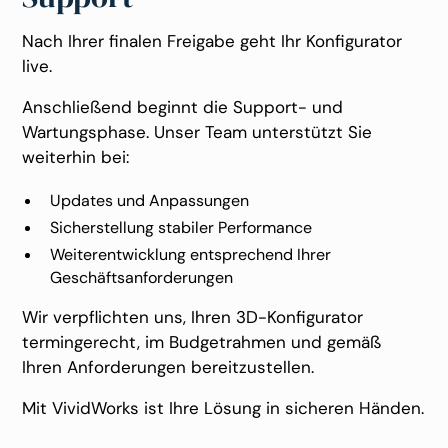
Nach Ihrer finalen Freigabe geht Ihr Konfigurator
live.
Anschließend beginnt die Support- und
Wartungsphase. Unser Team unterstützt Sie
weiterhin bei:
Updates und Anpassungen
Sicherstellung stabiler Performance
Weiterentwicklung entsprechend Ihrer
Geschäftsanforderungen
Wir verpflichten uns, Ihren 3D-Konfigurator
termingerecht, im Budgetrahmen und gemäß
Ihren Anforderungen bereitzustellen.
Mit VividWorks ist Ihre Lösung in sicheren Händen.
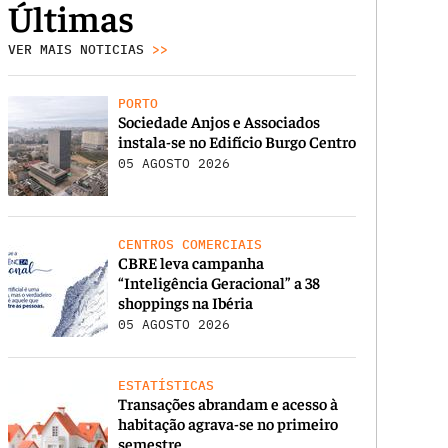
Últimas
VER MAIS NOTICIAS
>>
PORTO
Sociedade Anjos e Associados
instala-se no Edifício Burgo Centro
05 AGOSTO 2026
CENTROS COMERCIAIS
CBRE leva campanha
“Inteligência Geracional” a 38
shoppings na Ibéria
05 AGOSTO 2026
ESTATÍSTICAS
Transações abrandam e acesso à
habitação agrava-se no primeiro
semestre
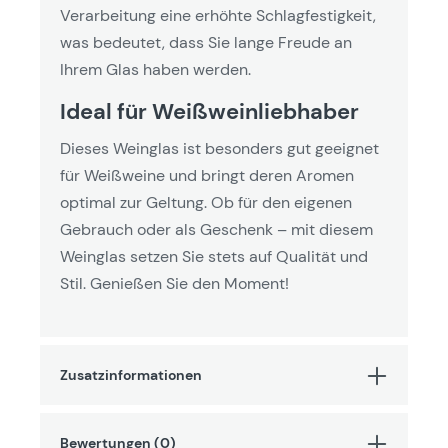
Verarbeitung eine erhöhte Schlagfestigkeit,
was bedeutet, dass Sie lange Freude an
Ihrem Glas haben werden.
Ideal für Weißweinliebhaber
Dieses Weinglas ist besonders gut geeignet
für Weißweine und bringt deren Aromen
optimal zur Geltung. Ob für den eigenen
Gebrauch oder als Geschenk – mit diesem
Weinglas setzen Sie stets auf Qualität und
Stil. Genießen Sie den Moment!
Zusatzinformationen
Bewertungen (0)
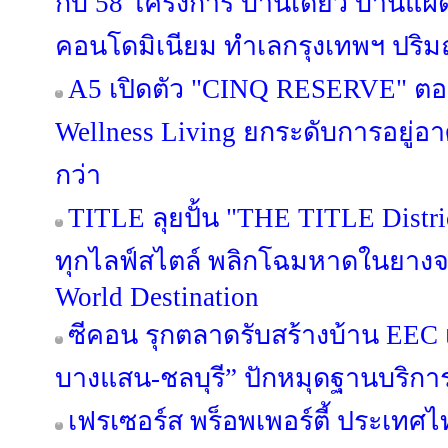
กับ 58 โครงการ บ้านเดี่ยว บ้านแ
คอนโดมิเนียม ทำเลกรุงเทพฯ ปริมณ
A5 เปิดตัว "CINQ RESERVE" ตอกย
Wellness Living ยกระดับการอยู่อาศ
กว่า
TITLE ลุยปั้น "THE TITLE Distric
ทุกไลฟ์สไตล์ พลิกโฉมหาดในยางจา
World Destination
ซีคอน รุกตลาดรับสร้างบ้าน EEC เป
บางแสน-ชลบุรี” ปักหมุดฐานบริก
เฟรเซอร์ส พร็อพเพอร์ตี้ ประเทศไท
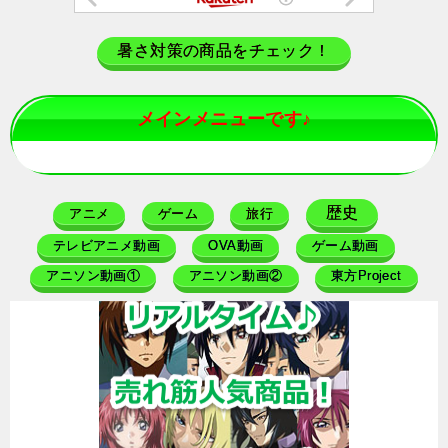
暑さ対策の商品をチェック！
メインメニューです♪
歴史
アニメ
ゲーム
旅行
テレビアニメ動画
OVA動画
ゲーム動画
アニソン動画①
アニソン動画②
東方Project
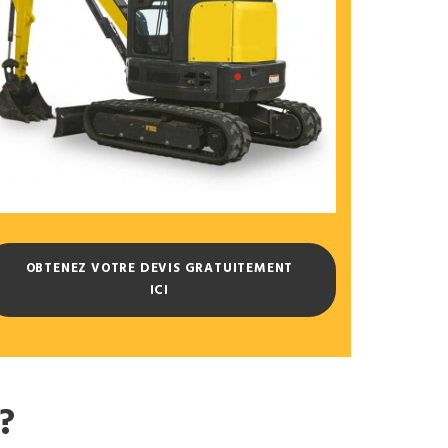
OBTENEZ VOTRE DEVIS GRATUITEMENT
ICI
?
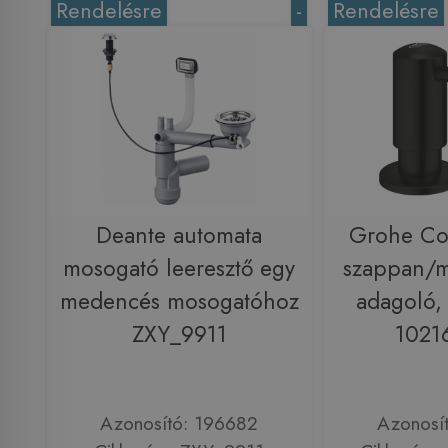
Rendelésre
-
Rendelésre
Deante automata
Grohe Co
mosogató leeresztő egy
szappan/m
medencés mosogatóhoz
adagoló, 
ZXY_9911
1021
Azonosító: 196682
Azonosí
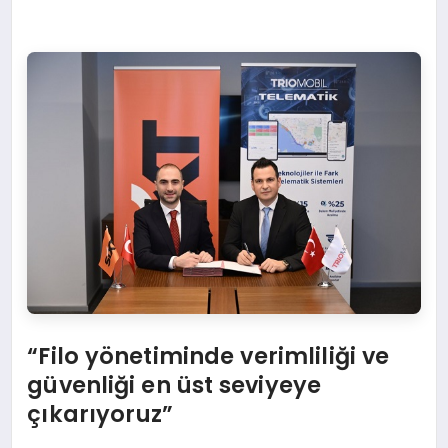
“
Filo y
ö
netiminde verimliliği ve
güvenliğ
i en
üst seviyeye
çıkarıyoruz”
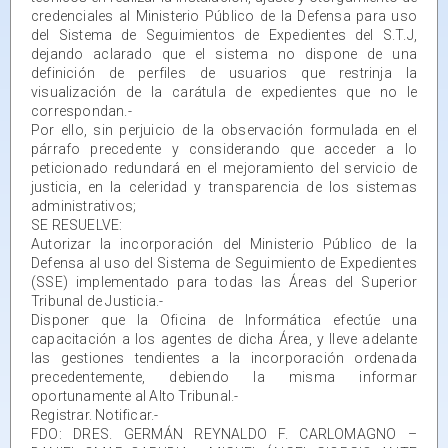
credenciales al Ministerio Público de la Defensa para uso
del Sistema de Seguimientos de Expedientes del S.T.J,
dejando aclarado que el sistema no dispone de una
definición de perfiles de usuarios que restrinja la
visualización de la carátula de expedientes que no le
correspondan.-
Por ello, sin perjuicio de la observación formulada en el
párrafo precedente y considerando que acceder a lo
peticionado redundará en el mejoramiento del servicio de
justicia, en la celeridad y transparencia de los sistemas
administrativos;
SE RESUELVE:
Autorizar la incorporación del Ministerio Público de la
Defensa al uso del Sistema de Seguimiento de Expedientes
(SSE) implementado para todas las Áreas del Superior
Tribunal de Justicia.-
Disponer que la Oficina de Informática efectúe una
capacitación a los agentes de dicha Área, y lleve adelante
las gestiones tendientes a la incorporación ordenada
precedentemente, debiendo la misma informar
oportunamente al Alto Tribunal.-
Registrar. Notificar.-
FDO: DRES. GERMÁN REYNALDO F. CARLOMAGNO –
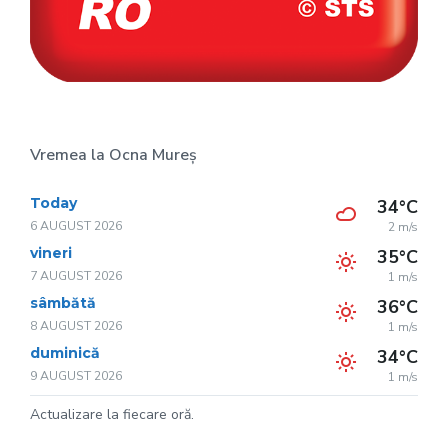
Vremea la Ocna Mureș
Today
34°C
6 AUGUST 2026
2 m/s
vineri
35°C
7 AUGUST 2026
1 m/s
sâmbătă
36°C
8 AUGUST 2026
1 m/s
duminică
34°C
9 AUGUST 2026
1 m/s
Actualizare la fiecare oră.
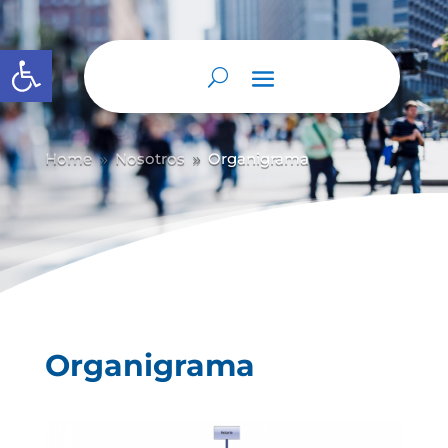
Abrir barra de herramientas
Home
Nosotros
Organigrama
9
9
Organigrama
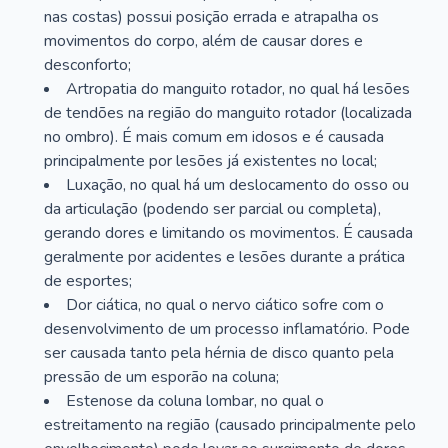
nas costas) possui posição errada e atrapalha os
movimentos do corpo, além de causar dores e
desconforto;
Artropatia do manguito rotador, no qual há lesões
de tendões na região do manguito rotador (localizada
no ombro). É mais comum em idosos e é causada
principalmente por lesões já existentes no local;
Luxação, no qual há um deslocamento do osso ou
da articulação (podendo ser parcial ou completa),
gerando dores e limitando os movimentos. É causada
geralmente por acidentes e lesões durante a prática
de esportes;
Dor ciática, no qual o nervo ciático sofre com o
desenvolvimento de um processo inflamatório. Pode
ser causada tanto pela hérnia de disco quanto pela
pressão de um esporão na coluna;
Estenose da coluna lombar, no qual o
estreitamento na região (causado principalmente pelo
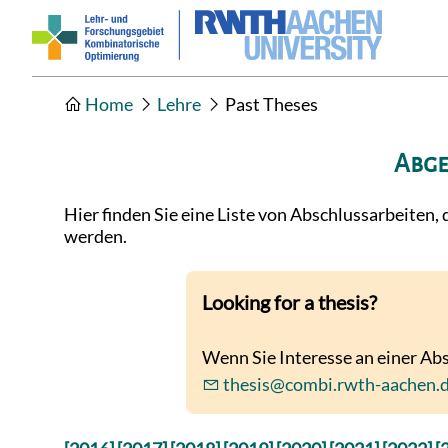
Home
Lehre
Past Theses
Abge
Hier finden Sie eine Liste von Abschlussarbeiten
werden.
Looking for a thesis?
Wenn Sie Interesse an einer Abs
thesis@combi.rwth-aachen.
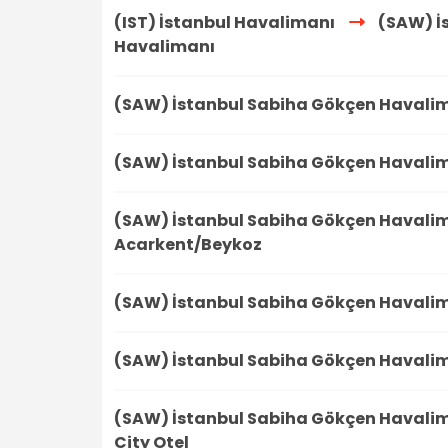
(IST) İstanbul Havalimanı
(SAW) İ
Havalimanı
(SAW) İstanbul Sabiha Gökçen Havali
(SAW) İstanbul Sabiha Gökçen Havali
(SAW) İstanbul Sabiha Gökçen Havali
Acarkent/Beykoz
(SAW) İstanbul Sabiha Gökçen Havali
(SAW) İstanbul Sabiha Gökçen Havali
(SAW) İstanbul Sabiha Gökçen Havali
City Otel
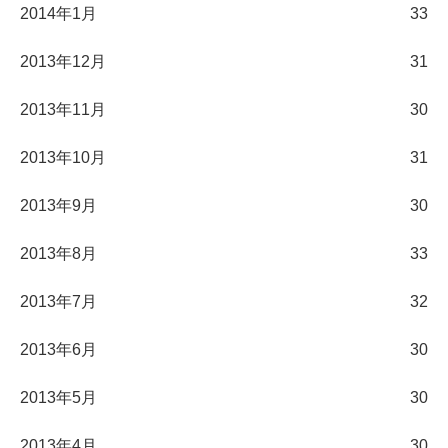
2014年1月
33
2013年12月
31
2013年11月
30
2013年10月
31
2013年9月
30
2013年8月
33
2013年7月
32
2013年6月
30
2013年5月
30
2013年4月
30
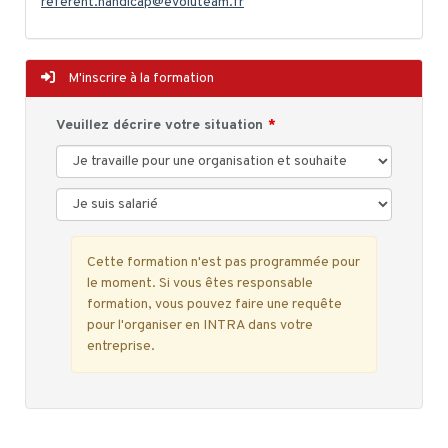
referent.handicap@evoluteam.fr
M'inscrire à la formation
Veuillez décrire votre situation
Cette formation n'est pas programmée pour
le moment. Si vous êtes responsable
formation, vous pouvez faire une requête
pour l'organiser en INTRA dans votre
entreprise.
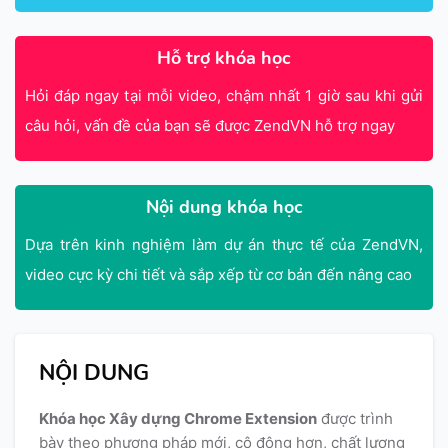
Hỗ trợ khóa học
Hỏi đáp ngay tại mỗi video, chậm nhất 1 giờ sau khi gửi
câu hỏi, vấn đề của bạn sẽ được ZendVN hỗ trợ ngay
Nội dung khóa học
Dựa trên kinh nghiệm làm dự án thực tế của ZendVN,
video cực kỳ chi tiết và sắp xếp từ cơ bản đến nâng cao
NỘI DUNG
Khóa học Xây dựng Chrome Extension
được trình
bày theo phương pháp mới, cô động hơn, chất lượng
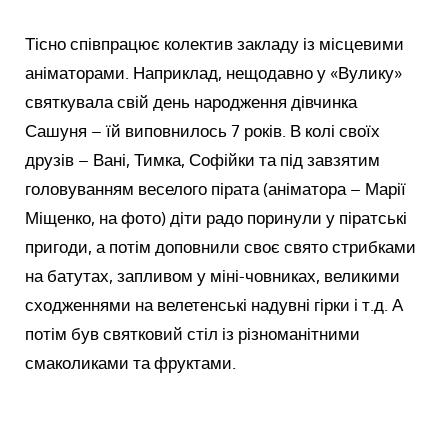
Тісно співпрацює колектив закладу із місцевими
аніматорами. Наприклад, нещодавно у «Вулику»
святкувала свій день народження дівчинка
Сашуня – їй виповнилось 7 років. В колі своїх
друзів – Вані, Тимка, Софійки та під завзятим
головуванням веселого пірата (аніматора – Марії
Міщенко, на фото) діти радо поринули у піратські
пригоди, а потім доповнили своє свято стрибками
на батутах, запливом у міні-човниках, великими
сходженнями на велетенські надувні гірки і т.д. А
потім був святковий стіл із різноманітними
смаколиками та фруктами.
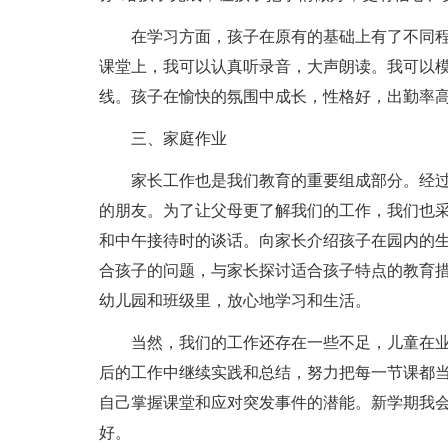
在学习方面，孩子在原有的基础上有了不同
课堂上，我可以认真听录音，大声朗读。我可以
线。孩子在愉快的氛围中成长，性格好，出勤率
三、家庭作业
家长工作也是我们教育的重要组成部分。经
的朋友。为了让父母更了解我们的工作，我们也
和中午接待时的谈话。向家长介绍孩子在园内的
合孩子的问题，与家长探讨适合孩子特点的教育
幼儿园和班级里，放心地学习和生活。
当然，我们的工作还存在一些不足，儿童在
后的工作中继续实践和总结，努力把每一节课都
自己掌握课堂和应对突发事件的潜能。新学期我
好。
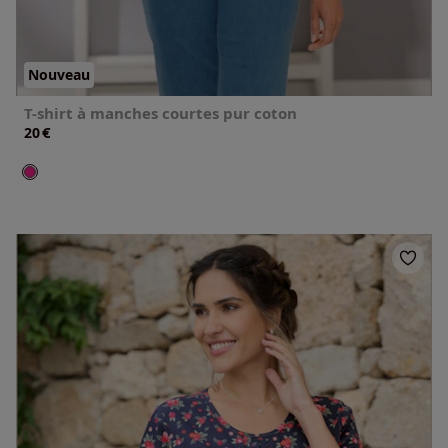
Nouveau
T-shirt à manches courtes pur coton
€
20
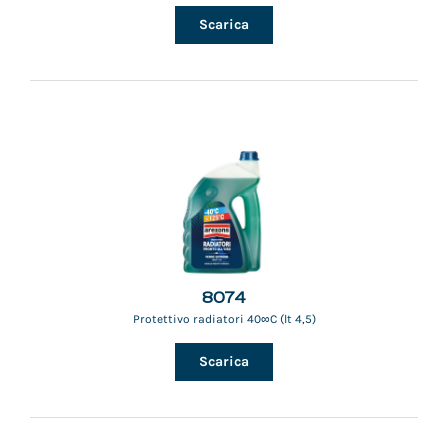
Scarica
8074
Protettivo radiatori 40∞C (lt 4,5)
Scarica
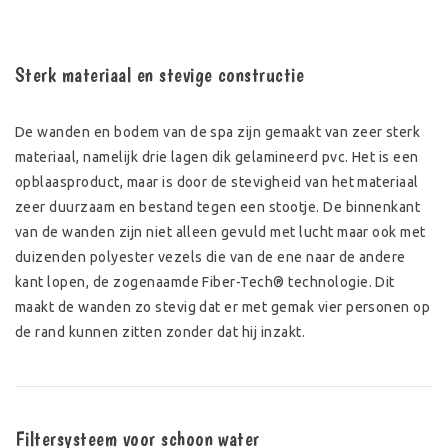
Sterk materiaal en stevige constructie
De wanden en bodem van de spa zijn gemaakt van zeer sterk
materiaal, namelijk drie lagen dik gelamineerd pvc. Het is een
opblaasproduct, maar is door de stevigheid van het materiaal
zeer duurzaam en bestand tegen een stootje. De binnenkant
van de wanden zijn niet alleen gevuld met lucht maar ook met
duizenden polyester vezels die van de ene naar de andere
kant lopen, de zogenaamde Fiber-Tech® technologie. Dit
maakt de wanden zo stevig dat er met gemak vier personen op
de rand kunnen zitten zonder dat hij inzakt.
Filtersysteem voor schoon water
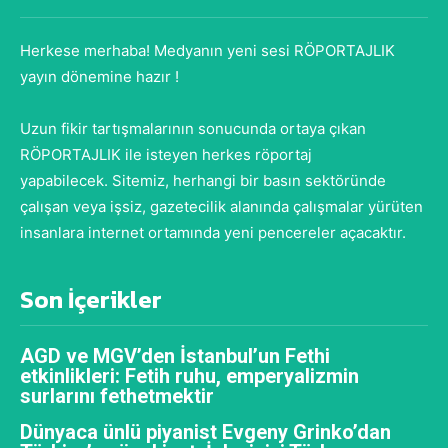
Herkese merhaba! Medyanın yeni sesi RÖPORTAJLIK
yayın dönemine hazır !
Uzun fikir tartışmalarının sonucunda ortaya çıkan
RÖPORTAJLIK ile isteyen herkes röportaj
yapabilecek. Sitemiz, herhangi bir basın sektöründe
çalışan veya işsiz, gazetecilik alanında çalışmalar yürüten
insanlara internet ortamında yeni pencereler açacaktır.
Son İçerikler
AGD ve MGV’den İstanbul’un Fethi
etkinlikleri: Fetih ruhu, emperyalizmin
surlarını fethetmektir
Dünyaca ünlü piyanist Evgeny Grinko’dan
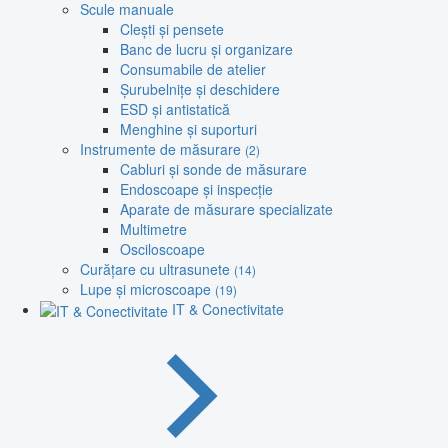
Scule manuale
Clești și pensete
Banc de lucru și organizare
Consumabile de atelier
Șurubelnițe și deschidere
ESD și antistatică
Menghine și suporturi
Instrumente de măsurare
(2)
Cabluri și sonde de măsurare
Endoscoape și inspecție
Aparate de măsurare specializate
Multimetre
Osciloscoape
Curățare cu ultrasunete
(14)
Lupe și microscoape
(19)
IT & Conectivitate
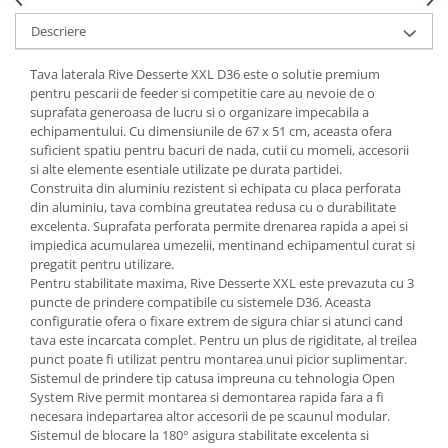
Descriere
Tava laterala Rive Desserte XXL D36 este o solutie premium
pentru pescarii de feeder si competitie care au nevoie de o
suprafata generoasa de lucru si o organizare impecabila a
echipamentului. Cu dimensiunile de 67 x 51 cm, aceasta ofera
suficient spatiu pentru bacuri de nada, cutii cu momeli, accesorii
si alte elemente esentiale utilizate pe durata partidei.
Construita din aluminiu rezistent si echipata cu placa perforata
din aluminiu, tava combina greutatea redusa cu o durabilitate
excelenta. Suprafata perforata permite drenarea rapida a apei si
impiedica acumularea umezelii, mentinand echipamentul curat si
pregatit pentru utilizare.
Pentru stabilitate maxima, Rive Desserte XXL este prevazuta cu 3
puncte de prindere compatibile cu sistemele D36. Aceasta
configuratie ofera o fixare extrem de sigura chiar si atunci cand
tava este incarcata complet. Pentru un plus de rigiditate, al treilea
punct poate fi utilizat pentru montarea unui picior suplimentar.
Sistemul de prindere tip catusa impreuna cu tehnologia Open
System Rive permit montarea si demontarea rapida fara a fi
necesara indepartarea altor accesorii de pe scaunul modular.
Sistemul de blocare la 180° asigura stabilitate excelenta si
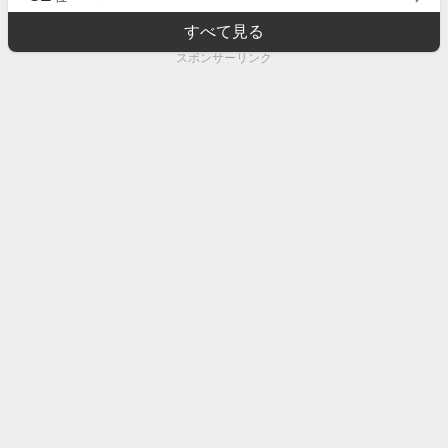
すべて見る
スポンサーリンク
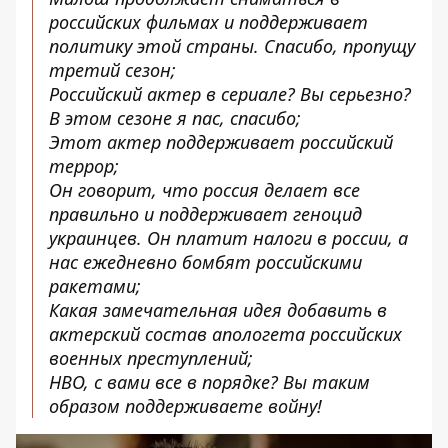
российских фильмах и поддерживает
политику этой страны. Спасибо, пропущу
третий сезон;
Российский актер в сериале? Вы серьезно?
В этом сезоне я пас, спасибо;
Этот актер поддерживает российский
террор;
Он говорит, что россия делает все
правильно и поддерживает геноцид
украинцев. Он платит налоги в россии, а
нас ежедневно бомбят российскими
ракетами;
Какая замечательная идея добавить в
актерский состав апологета российских
военных преступлений;
HBO, с вами все в порядке? Вы таким
образом поддерживаете войну!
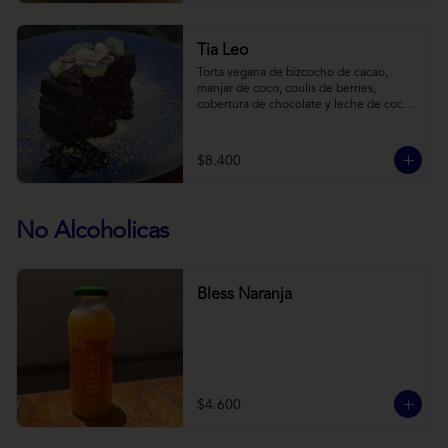
Tia Leo
Torta vegana de bizcocho de cacao, 
manjar de coco, coulis de berries, 
cobertura de chocolate y leche de coco 
con almendra, acompañado de frutas de 
estación.
$8.400
No Alcoholicas
Bless Naranja
$4.600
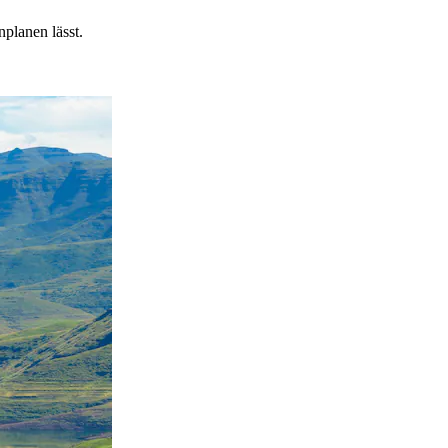
planen lässt.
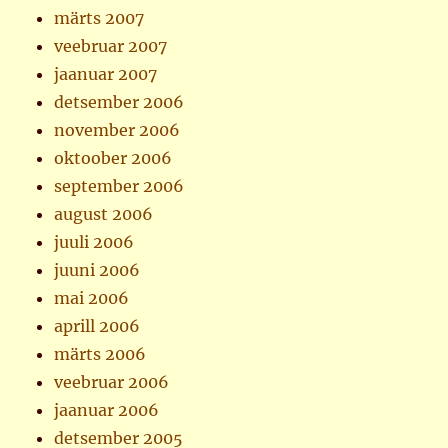
märts 2007
veebruar 2007
jaanuar 2007
detsember 2006
november 2006
oktoober 2006
september 2006
august 2006
juuli 2006
juuni 2006
mai 2006
aprill 2006
märts 2006
veebruar 2006
jaanuar 2006
detsember 2005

# # # # # # #

Problem details: Your task is to restate word for word the lines from the top of the data to the line containing "Ihren Anforderungen bereitzustellen.", both ends included, with every picture left out.

Problem solution:
Nach Ihrer finalen Freigabe geht Ihr Konfigurator
live.
Anschließend beginnt die Support- und
Wartungsphase. Unser Team unterstützt Sie
weiterhin bei:
Updates und Anpassungen
Sicherstellung stabiler Performance
Weiterentwicklung entsprechend Ihrer
Geschäftsanforderungen
Wir verpflichten uns, Ihren 3D-Konfigurator
termingerecht, im Budgetrahmen und gemäß
Ihren Anforderungen bereitzustellen.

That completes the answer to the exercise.